La lunga serata avrà momenti di incontro con ospiti esterni, interviste, debate, musica, recitazione e performance di varie arti, gestite dai ragazzi, con una pausa per una cena condivisa. Guidati dagli esperti di Arkenù, gli studenti del Liceo della Comunicazione realizzeranno la diretta streaming dell'evento, che quest’anno connetterà anche più punti del Liceo, tutti in diretta.

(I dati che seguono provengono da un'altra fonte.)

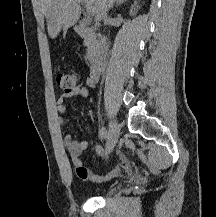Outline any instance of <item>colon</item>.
Listing matches in <instances>:
<instances>
[{
    "label": "colon",
    "instance_id": "colon-1",
    "mask_svg": "<svg viewBox=\"0 0 216 217\" xmlns=\"http://www.w3.org/2000/svg\"><path fill=\"white\" fill-rule=\"evenodd\" d=\"M58 85L66 91L72 90L77 86L78 74L72 71H58L56 74Z\"/></svg>",
    "mask_w": 216,
    "mask_h": 217
}]
</instances>
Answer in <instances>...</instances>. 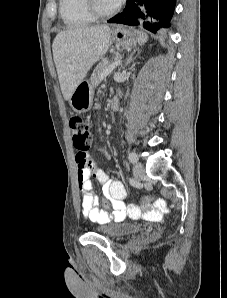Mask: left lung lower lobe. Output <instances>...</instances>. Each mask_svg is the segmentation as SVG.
Instances as JSON below:
<instances>
[{
    "instance_id": "1",
    "label": "left lung lower lobe",
    "mask_w": 227,
    "mask_h": 298,
    "mask_svg": "<svg viewBox=\"0 0 227 298\" xmlns=\"http://www.w3.org/2000/svg\"><path fill=\"white\" fill-rule=\"evenodd\" d=\"M175 3L176 0H127L124 11L108 22L142 25L145 29L156 33L169 26Z\"/></svg>"
}]
</instances>
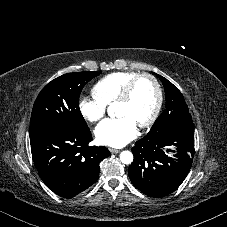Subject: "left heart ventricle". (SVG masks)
Masks as SVG:
<instances>
[{
    "label": "left heart ventricle",
    "mask_w": 227,
    "mask_h": 227,
    "mask_svg": "<svg viewBox=\"0 0 227 227\" xmlns=\"http://www.w3.org/2000/svg\"><path fill=\"white\" fill-rule=\"evenodd\" d=\"M156 102V91L148 78H141L133 90L130 100L123 104H116L118 116L130 118L137 126L151 115Z\"/></svg>",
    "instance_id": "1"
}]
</instances>
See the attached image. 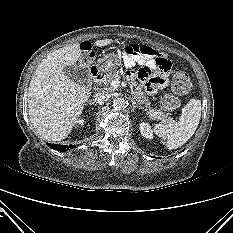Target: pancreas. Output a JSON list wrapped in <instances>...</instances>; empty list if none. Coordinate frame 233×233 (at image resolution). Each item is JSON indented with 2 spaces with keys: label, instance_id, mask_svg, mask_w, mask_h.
<instances>
[{
  "label": "pancreas",
  "instance_id": "1",
  "mask_svg": "<svg viewBox=\"0 0 233 233\" xmlns=\"http://www.w3.org/2000/svg\"><path fill=\"white\" fill-rule=\"evenodd\" d=\"M120 77V73L112 72L109 73L104 79L103 83L105 84H111L112 80L117 79ZM132 94L134 98L136 99L137 103L141 106H144L146 110H148L149 117L154 120H160L162 122H168L171 120L169 116H167L165 113L159 110H154L153 108H150V102L146 98L145 93L143 92L142 88L140 86H137L134 91H132ZM157 113V114H156Z\"/></svg>",
  "mask_w": 233,
  "mask_h": 233
}]
</instances>
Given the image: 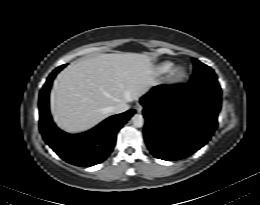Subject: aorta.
<instances>
[{"label": "aorta", "mask_w": 260, "mask_h": 205, "mask_svg": "<svg viewBox=\"0 0 260 205\" xmlns=\"http://www.w3.org/2000/svg\"><path fill=\"white\" fill-rule=\"evenodd\" d=\"M132 122H133V125L137 128H140L143 126V123H144V119H143V116L141 114H135L133 117H132Z\"/></svg>", "instance_id": "762f6f07"}]
</instances>
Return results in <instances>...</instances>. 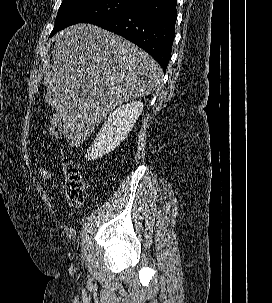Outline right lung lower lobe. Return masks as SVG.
I'll return each instance as SVG.
<instances>
[{"label": "right lung lower lobe", "mask_w": 272, "mask_h": 303, "mask_svg": "<svg viewBox=\"0 0 272 303\" xmlns=\"http://www.w3.org/2000/svg\"><path fill=\"white\" fill-rule=\"evenodd\" d=\"M176 5L177 0H150L92 24L135 43L166 71L175 37Z\"/></svg>", "instance_id": "1"}]
</instances>
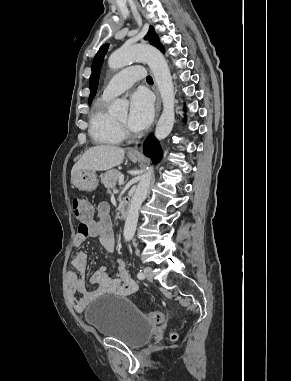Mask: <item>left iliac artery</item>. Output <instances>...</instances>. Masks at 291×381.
<instances>
[{"label": "left iliac artery", "instance_id": "obj_1", "mask_svg": "<svg viewBox=\"0 0 291 381\" xmlns=\"http://www.w3.org/2000/svg\"><path fill=\"white\" fill-rule=\"evenodd\" d=\"M137 278L140 279V280L145 278V275H144V273L141 270L137 273Z\"/></svg>", "mask_w": 291, "mask_h": 381}]
</instances>
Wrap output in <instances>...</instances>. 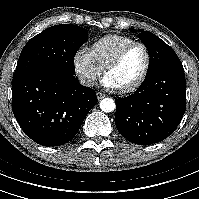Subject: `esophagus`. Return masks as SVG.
<instances>
[{
  "label": "esophagus",
  "instance_id": "obj_1",
  "mask_svg": "<svg viewBox=\"0 0 199 199\" xmlns=\"http://www.w3.org/2000/svg\"><path fill=\"white\" fill-rule=\"evenodd\" d=\"M96 96H97V99H98V100H101V99H103V98L105 97V95L102 94L101 92H97V93H96Z\"/></svg>",
  "mask_w": 199,
  "mask_h": 199
}]
</instances>
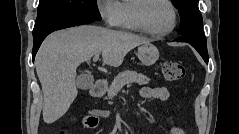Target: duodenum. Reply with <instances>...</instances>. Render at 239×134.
<instances>
[{
  "mask_svg": "<svg viewBox=\"0 0 239 134\" xmlns=\"http://www.w3.org/2000/svg\"><path fill=\"white\" fill-rule=\"evenodd\" d=\"M105 86V81L102 78H96L90 90L91 95L93 97H100L104 92Z\"/></svg>",
  "mask_w": 239,
  "mask_h": 134,
  "instance_id": "1",
  "label": "duodenum"
}]
</instances>
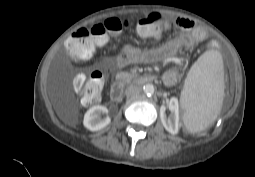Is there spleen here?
<instances>
[{
	"mask_svg": "<svg viewBox=\"0 0 255 177\" xmlns=\"http://www.w3.org/2000/svg\"><path fill=\"white\" fill-rule=\"evenodd\" d=\"M224 93L222 56L218 51L203 53L187 74L180 103L183 120L190 132H200L218 117Z\"/></svg>",
	"mask_w": 255,
	"mask_h": 177,
	"instance_id": "obj_1",
	"label": "spleen"
}]
</instances>
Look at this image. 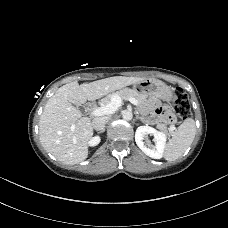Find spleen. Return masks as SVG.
I'll list each match as a JSON object with an SVG mask.
<instances>
[{"label": "spleen", "instance_id": "obj_1", "mask_svg": "<svg viewBox=\"0 0 228 228\" xmlns=\"http://www.w3.org/2000/svg\"><path fill=\"white\" fill-rule=\"evenodd\" d=\"M195 135V121L187 118L172 134V138L166 145L164 158L171 162L181 157L192 144Z\"/></svg>", "mask_w": 228, "mask_h": 228}]
</instances>
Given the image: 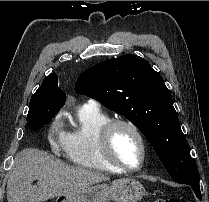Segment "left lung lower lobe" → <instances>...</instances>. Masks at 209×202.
Instances as JSON below:
<instances>
[{
  "instance_id": "left-lung-lower-lobe-1",
  "label": "left lung lower lobe",
  "mask_w": 209,
  "mask_h": 202,
  "mask_svg": "<svg viewBox=\"0 0 209 202\" xmlns=\"http://www.w3.org/2000/svg\"><path fill=\"white\" fill-rule=\"evenodd\" d=\"M192 189L194 190L196 196L201 200V192H200V186L199 185H190Z\"/></svg>"
}]
</instances>
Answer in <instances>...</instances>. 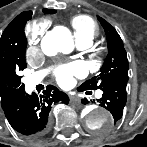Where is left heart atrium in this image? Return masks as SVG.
Wrapping results in <instances>:
<instances>
[{
	"mask_svg": "<svg viewBox=\"0 0 147 147\" xmlns=\"http://www.w3.org/2000/svg\"><path fill=\"white\" fill-rule=\"evenodd\" d=\"M83 74L84 66L80 62H75L59 68L55 77L61 86L68 87L73 83L74 77L82 76Z\"/></svg>",
	"mask_w": 147,
	"mask_h": 147,
	"instance_id": "1",
	"label": "left heart atrium"
}]
</instances>
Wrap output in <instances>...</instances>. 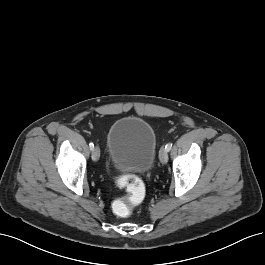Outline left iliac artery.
<instances>
[{
  "label": "left iliac artery",
  "instance_id": "44dca946",
  "mask_svg": "<svg viewBox=\"0 0 265 265\" xmlns=\"http://www.w3.org/2000/svg\"><path fill=\"white\" fill-rule=\"evenodd\" d=\"M172 148V143H168L166 146H165V149L167 150V152H169Z\"/></svg>",
  "mask_w": 265,
  "mask_h": 265
}]
</instances>
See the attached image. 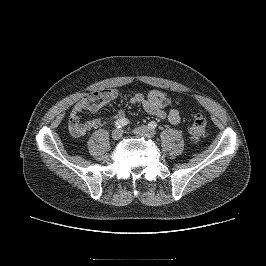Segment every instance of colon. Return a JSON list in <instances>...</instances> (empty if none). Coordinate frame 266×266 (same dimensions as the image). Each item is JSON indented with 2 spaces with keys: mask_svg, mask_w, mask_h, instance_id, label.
I'll use <instances>...</instances> for the list:
<instances>
[{
  "mask_svg": "<svg viewBox=\"0 0 266 266\" xmlns=\"http://www.w3.org/2000/svg\"><path fill=\"white\" fill-rule=\"evenodd\" d=\"M170 101L167 98L165 103L168 104ZM190 139L193 143L200 142L207 134V121L201 113L194 115L192 124L190 126Z\"/></svg>",
  "mask_w": 266,
  "mask_h": 266,
  "instance_id": "obj_1",
  "label": "colon"
}]
</instances>
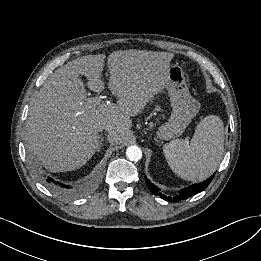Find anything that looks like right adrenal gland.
I'll use <instances>...</instances> for the list:
<instances>
[{
	"label": "right adrenal gland",
	"instance_id": "obj_1",
	"mask_svg": "<svg viewBox=\"0 0 261 261\" xmlns=\"http://www.w3.org/2000/svg\"><path fill=\"white\" fill-rule=\"evenodd\" d=\"M102 141H103V137L101 136L100 137V140H99V145H98V148H97V152L100 150L101 146H102Z\"/></svg>",
	"mask_w": 261,
	"mask_h": 261
}]
</instances>
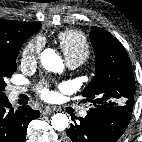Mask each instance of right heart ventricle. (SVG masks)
Instances as JSON below:
<instances>
[{"mask_svg": "<svg viewBox=\"0 0 142 142\" xmlns=\"http://www.w3.org/2000/svg\"><path fill=\"white\" fill-rule=\"evenodd\" d=\"M66 60L84 62L90 55V46L85 35L77 30L61 32L57 37Z\"/></svg>", "mask_w": 142, "mask_h": 142, "instance_id": "1", "label": "right heart ventricle"}]
</instances>
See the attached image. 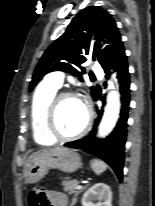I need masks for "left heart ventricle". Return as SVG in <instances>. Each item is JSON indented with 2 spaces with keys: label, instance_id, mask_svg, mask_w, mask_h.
<instances>
[{
  "label": "left heart ventricle",
  "instance_id": "1",
  "mask_svg": "<svg viewBox=\"0 0 155 206\" xmlns=\"http://www.w3.org/2000/svg\"><path fill=\"white\" fill-rule=\"evenodd\" d=\"M85 119V107L79 99L65 98L60 101L56 111V125L62 134L76 133L84 125Z\"/></svg>",
  "mask_w": 155,
  "mask_h": 206
}]
</instances>
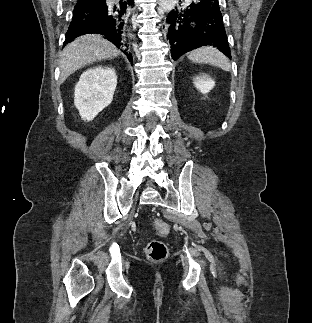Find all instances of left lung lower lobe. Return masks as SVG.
<instances>
[{"instance_id": "0a47b994", "label": "left lung lower lobe", "mask_w": 312, "mask_h": 323, "mask_svg": "<svg viewBox=\"0 0 312 323\" xmlns=\"http://www.w3.org/2000/svg\"><path fill=\"white\" fill-rule=\"evenodd\" d=\"M166 22L174 60L207 45L216 46L231 57L219 0H193L185 9L171 11Z\"/></svg>"}]
</instances>
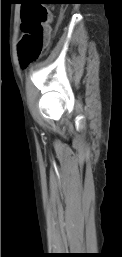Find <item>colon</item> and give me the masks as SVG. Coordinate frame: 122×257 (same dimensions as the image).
I'll list each match as a JSON object with an SVG mask.
<instances>
[{
	"instance_id": "obj_1",
	"label": "colon",
	"mask_w": 122,
	"mask_h": 257,
	"mask_svg": "<svg viewBox=\"0 0 122 257\" xmlns=\"http://www.w3.org/2000/svg\"><path fill=\"white\" fill-rule=\"evenodd\" d=\"M22 38L19 42L21 62L27 64L37 58L49 40L50 13L45 5H20Z\"/></svg>"
}]
</instances>
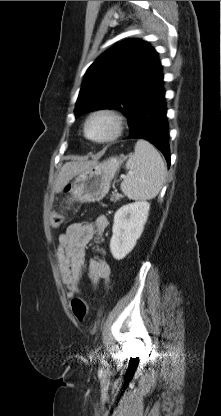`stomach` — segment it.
Here are the masks:
<instances>
[{
	"instance_id": "1",
	"label": "stomach",
	"mask_w": 221,
	"mask_h": 416,
	"mask_svg": "<svg viewBox=\"0 0 221 416\" xmlns=\"http://www.w3.org/2000/svg\"><path fill=\"white\" fill-rule=\"evenodd\" d=\"M121 163V158L110 157L74 176L70 188L73 200L80 203L102 200L107 195Z\"/></svg>"
}]
</instances>
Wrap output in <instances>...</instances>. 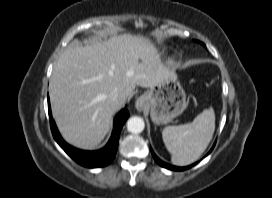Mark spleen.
I'll return each mask as SVG.
<instances>
[{"label": "spleen", "instance_id": "3e777b00", "mask_svg": "<svg viewBox=\"0 0 272 198\" xmlns=\"http://www.w3.org/2000/svg\"><path fill=\"white\" fill-rule=\"evenodd\" d=\"M215 131V114L212 108L198 114L193 122L168 126L162 138L171 153L174 165L185 166L196 161L209 145Z\"/></svg>", "mask_w": 272, "mask_h": 198}]
</instances>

Il pubblico avrà l’opportunità di incontrare il ricercatore Giorgio Vacchiano, individuato nel 2018 da Nature tra gli 11 scienziati emergenti, che dialogherà con gli studenti su “Immaginare il futuro. Storie di foreste che cambiano il pianeta”; sarà guidato dal filosofo Vincenzo Santarcangelo alla scoperta degli “Iperoggetti. Idee e oggetti terribilmente concreti”; sarà condotto da Giovanna Giordano e Cinzia Ballesio alla scoperta delle donne pioniere dell’informatica; ricorderà Marisa Ancona, allieva del Liceo, deportata ad Auschwitz e uccisa nel campo di Bergen Belsen, a cui viene dedicata il 14 gennaio una ‘pietra d’inciampo’ all’ingresso della scuola. Potrà inoltre esplorare i grandi personaggi delle letterature di ogni tempo, da Clitennestra a Cesare, dalle Troiane a Piramo e Tisbe; vedrà opere d’arte costruirsi in diretta attraverso i tableaux vivants; si interrogherà con un debate tra due squadre di studenti su un tema “caldo” in questo periodo, con l’aiuto di una giuria di ospiti e del pubblico: “Non c’è futuro senza classici”. Non mancherà la musica, che spazierà da “La storia infinita” a Vivaldi al pop; spazio anche alla gastronomia, con un momento conviviale.

Partner della manifestazione l’Istituto Peano, che con il suo percorso Audio&Musica fornirà servizi di elettronica per lo spettacolo, e il Club di Cultura Classica “Ezio Mancino” onlus (clubculturaclassica.it), associazione di divulgazione delle lingue e della cultura classica, nell’ottica del dialogo continuo tra passato e futuro che caratterizza l’evento.

L’ingresso è libero e gratuito; l’accesso alle sale in cui si svolgono le attività sarà consentito fino ad esaurimento dei posti disponibili; in alcuni spazi sarà proiettata la diretta streaming dell’intero evento, visibile anche all’esterno attraverso il canale dedicato. Per l’occasione saranno attive sui social pagine riservate, aggiornate in tempo reale.